Permaneció delante del espejo, observando el milagro que la prenda tradicional griega hacía con su cuerpo. Nunca había tenido una anatomía que se pudiera envidiar. Tal vez, si fuera más alta, sus piernas no parecerían rechonchas y cortas. Ni sus caderas se verían excesivamente anchas. Pero el peplo se ajustaba un poco más arriba, marcando la delgadez de su cintura. Ocultaba sus piernas, y disimulaba las caderas. Una simple tela había logrado lo impensable, que se sintiera hermosa.

Se sonrió en el espejo, y el pensamiento la animó. Tal vez sí podía ser una diosa. Tal vez no era tan descabellada la idea. Si se permitía creer en sí misma podría conseguirlo. El problema era que había olvidado cómo hacerlo.

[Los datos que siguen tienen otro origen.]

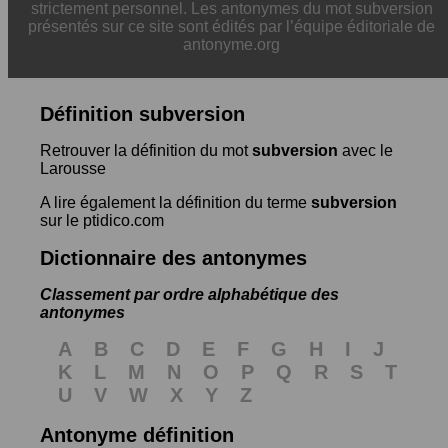
strictement personnel. Les antonymes du mot subversion
présentés sur ce site sont édités par l’équipe éditoriale de
antonyme.org
Définition subversion
Retrouver la définition du mot
subversion
avec le
Larousse
A lire également la définition du terme
subversion
sur le ptidico.com
Dictionnaire des antonymes
Classement par ordre alphabétique des
antonymes
A
B
C
D
E
F
G
H
I
J
K
L
M
N
O
P
Q
R
S
T
U
V
W
X
Y
Z
Antonyme définition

La impotencia, el fracaso, el esfuerzo en vano habían hecho de Zoe una mujer precavida. No se fiaba de nada, porque sabía que nada era seguro. Ni siquiera confiaba en sí misma. Alguien así, ¿cómo conseguiría hacerse pasar por una diosa? Aunque su aspecto lo fuera, su interior seguía siendo el mismo. La misma chica insegura que debía alzar un muro de valentía con toda su fuerza de voluntad. ¿Podría esa fuerza de voluntad ser suficiente? ¿Y si lo era, qué pasaría después?

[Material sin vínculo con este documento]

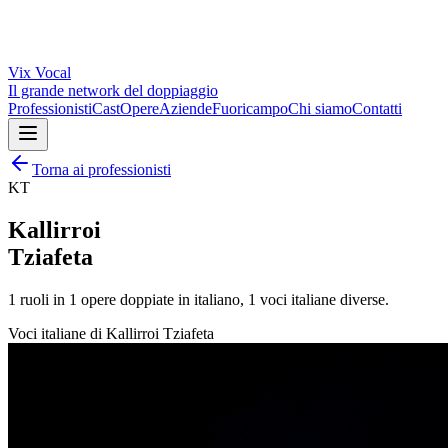
Vix
Vocal
Il grande network del doppiaggio
Professionisti
Cast
Opere
Aziende
Fuoricampo
Chi siamo
Contatti
Torna ai professionisti
KT
Kallirroi
Tziafeta
1
ruoli in
1
opere doppiate in italiano,
1
voci italiane diverse.
Voci italiane di
Kallirroi Tziafeta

Zoe lo había estado pensando. Si fracasaba, sabía lo que pasaría; el mundo llegaría a su fin y moriría. Una guerra. Pero, ¿y si lo conseguía? ¿Qué sucedería si cumplía con su misión? No creía ser capaz de ser Hera eternamente. Y aunque lo fuera, ¿realmente querría hacerse pasar por otra el resto de su vida? ¿Era esa la clase de vida para la que había nacido?

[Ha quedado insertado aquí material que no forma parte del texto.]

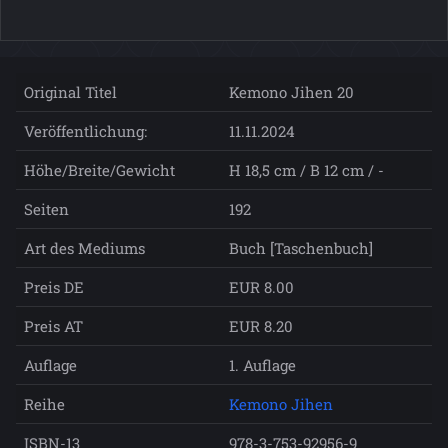
Original Titel
Kemono Jihen 20
Veröffentlichung:
11.11.2024
Höhe/Breite/Gewicht
H 18,5 cm / B 12 cm / -
Seiten
192
Art des Mediums
Buch [Taschenbuch]
Preis DE
EUR 8.00
Preis AT
EUR 8.20
Auflage
1. Auflage
Reihe
Kemono Jihen
ISBN-13
978-3-753-92956-9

Sus pensamientos fueron interrumpidos cuando la puerta doble se abrió de nuevo. Eirene cargaba una caja sofisticada, con filigranas de oro y cobre. Le dedicó una sonrisa antes de dejar la caja encima de la cama.

—Ven, siéntate —comentó palpando la cama a su lado. Zoe lo hizo y se quedó quieta, mientras Eirene se colocaba detrás de ella y abría la caja para extraer un peine—. Debes mantenerte firme.

Zoe se tensó. Mientras, Eirene comenzó a modelar su cabello, marcando los rizos y tejiendo los mechones en un semirecogido.

—Cuando estés delante de algún otro dios o ser, la firmeza puede llegar a ser todo lo que necesites para convencerles de lo que eres.

El consejo la sorprendió al principio, pero sonrió al comprender que había hablado en serio. Realmente iba a ayudarla, lo cual agradeció inmensamente.

—Debo ser egoísta y fingir superioridad ante todos los que me rodeen, ¿no? —inquirió—. Los dioses no son ni la mitad de poderosos de lo que creen. Si lo fueran, yo no podría hacerme pasar por uno de ellos.

Eirene no detuvo sus manos, pero pudo notar que contenía la respiración, pensando en sus palabras. Aun de espaldas, Zoe pudo notar su sonrisa divertida.

—Puede que seas la esperanza que esperábamos.

Aunque no supo qué quería decir con eso, tuvo la sensación de que la semidiosa había tomado la extraña decisión de confiar en ella.

—Estás perfecta.

Las palabras de Eirene la informaron que ya había terminado. Se levantó de la cama, dirigiéndose de nuevo al espejo y contemplando la exquisita obra de la semidiosa. Abrió los ojos de par en par al ver lo que había logrado. Una sucesión de mechones entretejidos y moldeados se unían en su coronilla, adornados con tiaras de oro que separaban en dos líneas horizontales el recogido. Rizos ondulados caían a lado y lado, reposando sobre su escote. Y dos mechones enmarcaban su fino rostro. Simétrico, y muy bien sujeto. No parecía que el recogido pudiera deshacerse, lo cual lo hacía muy cómodo.